Miscellaneous Observation 1 (less irreverent than usual): Every morning on my way to school, I pass a man begging for money on the sidewalk. He stands in front of the same store at the same time every day, always vanishing before I return a few hours later. I’ve come to think of him as El Capitán, in recognition of the ubiquitous captain’s hat perched atop his unkempt tangle of white hair. He never insists on your charity, never physically impedes your passage, never even leaves the shade of his awning, but he is always there, quietly proffering his chapped and gnarled hand and mumbling unintelligibly to himself. I can’t understand what he’s saying, but I like to think he’s relating fantastic tales of his past adventures, fraught with ingenious escapes from harrowing shipwrecks, perilous acts of personal fortitude on deserted islands, and desperate battles with legendary sea creatures. In any case, he certainly gives new meaning to the phrase “man overboard.”

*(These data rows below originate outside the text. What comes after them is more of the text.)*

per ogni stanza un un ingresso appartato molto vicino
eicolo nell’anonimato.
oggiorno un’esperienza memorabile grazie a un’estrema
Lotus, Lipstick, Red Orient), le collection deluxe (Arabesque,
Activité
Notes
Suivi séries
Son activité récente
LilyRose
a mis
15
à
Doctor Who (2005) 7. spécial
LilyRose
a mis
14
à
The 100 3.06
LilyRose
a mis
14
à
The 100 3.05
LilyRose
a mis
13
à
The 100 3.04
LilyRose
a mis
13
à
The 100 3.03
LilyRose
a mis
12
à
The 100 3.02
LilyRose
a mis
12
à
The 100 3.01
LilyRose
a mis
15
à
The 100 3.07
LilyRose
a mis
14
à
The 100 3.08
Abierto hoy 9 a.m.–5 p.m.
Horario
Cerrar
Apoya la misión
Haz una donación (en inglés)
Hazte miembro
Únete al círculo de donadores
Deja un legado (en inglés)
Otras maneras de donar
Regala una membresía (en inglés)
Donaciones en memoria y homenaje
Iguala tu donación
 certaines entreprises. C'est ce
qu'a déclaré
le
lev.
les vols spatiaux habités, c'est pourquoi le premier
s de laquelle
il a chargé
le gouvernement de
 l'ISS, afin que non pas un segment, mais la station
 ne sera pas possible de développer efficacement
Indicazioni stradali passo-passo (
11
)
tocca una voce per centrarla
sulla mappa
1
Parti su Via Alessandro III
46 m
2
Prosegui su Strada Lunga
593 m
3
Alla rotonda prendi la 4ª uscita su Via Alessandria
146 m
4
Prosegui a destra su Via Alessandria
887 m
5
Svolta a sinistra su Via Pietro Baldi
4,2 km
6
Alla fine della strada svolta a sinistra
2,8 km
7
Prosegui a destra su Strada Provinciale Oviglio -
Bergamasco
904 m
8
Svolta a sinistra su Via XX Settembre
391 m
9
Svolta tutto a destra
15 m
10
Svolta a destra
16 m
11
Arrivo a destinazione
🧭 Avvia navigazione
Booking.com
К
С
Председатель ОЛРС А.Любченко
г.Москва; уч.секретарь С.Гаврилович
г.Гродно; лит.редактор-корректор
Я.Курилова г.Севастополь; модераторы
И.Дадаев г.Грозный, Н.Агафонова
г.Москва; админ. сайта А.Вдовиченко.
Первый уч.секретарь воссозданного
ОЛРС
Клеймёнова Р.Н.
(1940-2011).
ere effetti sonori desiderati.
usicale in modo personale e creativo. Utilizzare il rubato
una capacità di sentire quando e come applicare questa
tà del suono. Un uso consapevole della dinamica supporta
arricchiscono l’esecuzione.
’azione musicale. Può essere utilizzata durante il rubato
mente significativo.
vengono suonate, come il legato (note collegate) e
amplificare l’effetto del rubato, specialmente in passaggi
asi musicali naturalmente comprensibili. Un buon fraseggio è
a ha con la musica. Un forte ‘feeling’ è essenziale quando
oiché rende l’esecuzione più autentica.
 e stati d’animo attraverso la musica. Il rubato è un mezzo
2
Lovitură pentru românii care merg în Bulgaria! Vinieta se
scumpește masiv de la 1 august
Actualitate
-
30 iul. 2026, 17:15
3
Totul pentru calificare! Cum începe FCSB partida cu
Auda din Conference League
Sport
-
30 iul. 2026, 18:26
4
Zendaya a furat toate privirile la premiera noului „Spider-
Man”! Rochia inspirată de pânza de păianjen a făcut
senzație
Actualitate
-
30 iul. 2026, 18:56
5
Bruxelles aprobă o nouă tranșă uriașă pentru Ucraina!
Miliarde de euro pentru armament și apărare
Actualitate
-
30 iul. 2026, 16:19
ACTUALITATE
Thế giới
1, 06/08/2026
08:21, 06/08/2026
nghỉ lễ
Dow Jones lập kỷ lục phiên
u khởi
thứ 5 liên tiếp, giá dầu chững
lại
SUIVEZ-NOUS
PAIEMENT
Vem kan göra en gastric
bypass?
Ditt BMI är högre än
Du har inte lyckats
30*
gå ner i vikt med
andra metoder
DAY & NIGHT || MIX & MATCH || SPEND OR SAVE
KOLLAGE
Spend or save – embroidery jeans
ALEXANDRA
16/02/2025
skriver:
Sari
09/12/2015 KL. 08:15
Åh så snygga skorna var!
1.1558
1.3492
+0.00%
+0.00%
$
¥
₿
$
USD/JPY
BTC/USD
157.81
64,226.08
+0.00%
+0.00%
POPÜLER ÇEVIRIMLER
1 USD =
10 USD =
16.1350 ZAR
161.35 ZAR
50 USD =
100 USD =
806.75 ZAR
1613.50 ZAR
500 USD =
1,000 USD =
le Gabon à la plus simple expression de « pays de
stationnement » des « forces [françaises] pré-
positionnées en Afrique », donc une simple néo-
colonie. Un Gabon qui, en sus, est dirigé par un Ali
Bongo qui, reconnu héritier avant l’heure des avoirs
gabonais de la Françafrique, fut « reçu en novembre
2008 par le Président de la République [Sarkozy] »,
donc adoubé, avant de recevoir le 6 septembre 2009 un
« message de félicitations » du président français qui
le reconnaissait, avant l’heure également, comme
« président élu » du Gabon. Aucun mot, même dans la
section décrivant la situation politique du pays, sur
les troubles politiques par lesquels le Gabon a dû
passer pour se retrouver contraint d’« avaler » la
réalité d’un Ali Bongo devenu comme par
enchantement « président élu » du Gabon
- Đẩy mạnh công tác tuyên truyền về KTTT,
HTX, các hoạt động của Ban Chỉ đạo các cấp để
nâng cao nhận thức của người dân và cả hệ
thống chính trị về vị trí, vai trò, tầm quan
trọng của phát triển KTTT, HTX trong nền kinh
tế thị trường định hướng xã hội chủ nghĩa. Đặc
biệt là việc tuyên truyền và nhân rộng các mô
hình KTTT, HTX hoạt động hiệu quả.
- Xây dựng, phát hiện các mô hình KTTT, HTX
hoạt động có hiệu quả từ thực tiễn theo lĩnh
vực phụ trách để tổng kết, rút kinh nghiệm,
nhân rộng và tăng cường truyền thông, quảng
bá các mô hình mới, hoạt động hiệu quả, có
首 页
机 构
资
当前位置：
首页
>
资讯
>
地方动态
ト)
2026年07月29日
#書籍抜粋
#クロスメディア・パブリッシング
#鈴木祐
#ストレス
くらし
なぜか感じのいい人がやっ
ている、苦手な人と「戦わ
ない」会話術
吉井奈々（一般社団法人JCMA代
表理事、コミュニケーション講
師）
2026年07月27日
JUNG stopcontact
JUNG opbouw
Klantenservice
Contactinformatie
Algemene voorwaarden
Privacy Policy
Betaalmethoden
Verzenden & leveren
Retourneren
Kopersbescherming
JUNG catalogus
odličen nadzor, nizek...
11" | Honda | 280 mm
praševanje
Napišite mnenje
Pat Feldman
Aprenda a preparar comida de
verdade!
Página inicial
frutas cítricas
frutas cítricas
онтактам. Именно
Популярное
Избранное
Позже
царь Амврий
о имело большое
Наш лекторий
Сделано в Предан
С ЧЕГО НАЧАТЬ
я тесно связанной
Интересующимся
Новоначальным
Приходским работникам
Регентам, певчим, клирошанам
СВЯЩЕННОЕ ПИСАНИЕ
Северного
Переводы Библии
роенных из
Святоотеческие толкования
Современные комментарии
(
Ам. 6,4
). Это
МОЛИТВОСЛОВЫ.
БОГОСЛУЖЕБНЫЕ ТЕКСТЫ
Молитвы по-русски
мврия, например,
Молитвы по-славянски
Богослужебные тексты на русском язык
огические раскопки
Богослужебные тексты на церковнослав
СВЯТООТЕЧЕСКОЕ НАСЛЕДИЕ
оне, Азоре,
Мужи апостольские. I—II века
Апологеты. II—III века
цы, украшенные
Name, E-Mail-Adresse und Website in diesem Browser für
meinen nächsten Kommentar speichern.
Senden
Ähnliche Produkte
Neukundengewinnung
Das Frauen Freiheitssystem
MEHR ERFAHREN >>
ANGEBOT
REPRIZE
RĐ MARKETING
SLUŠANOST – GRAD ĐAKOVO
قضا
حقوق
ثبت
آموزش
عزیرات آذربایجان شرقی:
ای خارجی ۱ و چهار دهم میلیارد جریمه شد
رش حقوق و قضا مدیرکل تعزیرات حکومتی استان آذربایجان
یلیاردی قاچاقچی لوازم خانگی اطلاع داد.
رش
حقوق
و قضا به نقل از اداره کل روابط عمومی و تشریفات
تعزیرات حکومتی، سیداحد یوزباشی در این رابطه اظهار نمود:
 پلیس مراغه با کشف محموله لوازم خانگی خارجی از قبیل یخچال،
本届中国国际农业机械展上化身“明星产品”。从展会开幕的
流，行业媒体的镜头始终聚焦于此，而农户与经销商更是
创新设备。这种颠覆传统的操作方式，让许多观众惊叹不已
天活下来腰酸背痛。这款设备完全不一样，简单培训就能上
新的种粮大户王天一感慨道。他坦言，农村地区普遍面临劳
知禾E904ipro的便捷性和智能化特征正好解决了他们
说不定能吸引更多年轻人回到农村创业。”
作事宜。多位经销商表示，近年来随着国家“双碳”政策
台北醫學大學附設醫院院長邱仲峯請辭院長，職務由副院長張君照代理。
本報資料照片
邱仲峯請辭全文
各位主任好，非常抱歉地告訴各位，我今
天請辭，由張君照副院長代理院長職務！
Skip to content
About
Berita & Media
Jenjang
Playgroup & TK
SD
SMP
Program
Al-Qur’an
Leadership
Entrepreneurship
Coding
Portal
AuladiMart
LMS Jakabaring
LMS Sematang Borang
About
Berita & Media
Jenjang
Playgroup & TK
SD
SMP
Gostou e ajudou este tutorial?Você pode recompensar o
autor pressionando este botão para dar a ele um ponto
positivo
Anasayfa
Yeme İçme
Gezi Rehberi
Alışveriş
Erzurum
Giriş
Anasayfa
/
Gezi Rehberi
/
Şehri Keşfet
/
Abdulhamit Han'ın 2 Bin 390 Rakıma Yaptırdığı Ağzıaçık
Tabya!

Miscellaneous Observation 2 (also less irreverent than usual): Every afternoon on my way back from school, I pass a man begging for money on the sidewalk. He is never there in the morning, materializing instead at some indeterminate point in the mid-afternoon hours. I’ve come to think of him as El Penitente because he is always on bended knee. His gaze appears to rest permanently on some point three inches in front of his face, but if you watch him for more than a few seconds, you get the feeling that simply kneeling in his place on the sidewalk will not be enough to see what he sees. He never speaks, never acknowledges your presence—he is simply there, crouching in silent supplication with a piece of folded cardboard nestled gently in his quivering palms. I would like to hear his story, but I could never ask him to tell it; I wouldn’t want to break his concentration.

22.15 (10:15 pm)

Well, lunch today was a fun and not-at-all-awkward affair. I learned that my señora was moving in September to un piso nuevo just around the block after having lived in this particular flat for the past 29 years. Her daughters and one of their friends were joking and laughing about the pains of moving when all of a sudden my señora let out a small moan and began to cry. It was right around this time that I became intensely fascinated with the contents of my stew. As her sobs percolated quietly in the background, I ruminated unselfconsciously on the relative merits of Garbanzo beans versus Chick peas, finally deciding that, since they were actually the same legume, I couldn’t very well discriminate against one and not the other. I also decided that “Garbanzo” would be a good name for my first child, regardless of sex, and then realized that I couldn’t actually disregard sex as it would probably be necessary in the child making process. This in turn suggested that I probably would not be having a child at any time in the near or distant future. However, after further consideration, I also decided that “Garbanzo” would prove an equally apt name for a dog. Since owning a dog doesn’t require that someone of the female persuasion ever find me attractive, I concluded that this was a far more likely scenario to plan for and set about choosing what color bandanna I should make him or her wear each day of the week. I got as far as blue and white checkers on Wednesdays before my señora finally recovered from her mini breakdown, at which point I circumspectly[1] excused myself from the table and went to play dominoes in the park with my new friend José Olé, a loveable street urchin with only nine toes but 11 fingers. (He was awesome at dominoes.)

[1] Not to be confused with “circumcisionally,” which—while not actually a word—is still quite painful after a certain age.